◆ Assignment ◆
Only the lines from the one containing "pray for us" to the end of the entries should be written out, each exactly as it stands, both ends included.

◆ Data ◆

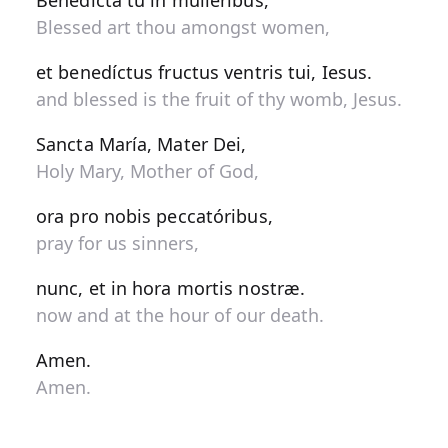
Benedícta tu in muliéribus,
Blessed art thou amongst women,
et benedíctus fructus ventris tui, Iesus.
and blessed is the fruit of thy womb, Jesus.
Sancta María, Mater Dei,
Holy Mary, Mother of God,
ora pro nobis peccatóribus,
pray for us sinners,
nunc, et in hora mortis nostræ.
now and at the hour of our death.
Amen.
Amen.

◆ Your response ◆
pray for us sinners,
nunc, et in hora mortis nostræ.
now and at the hour of our death.
Amen.
Amen.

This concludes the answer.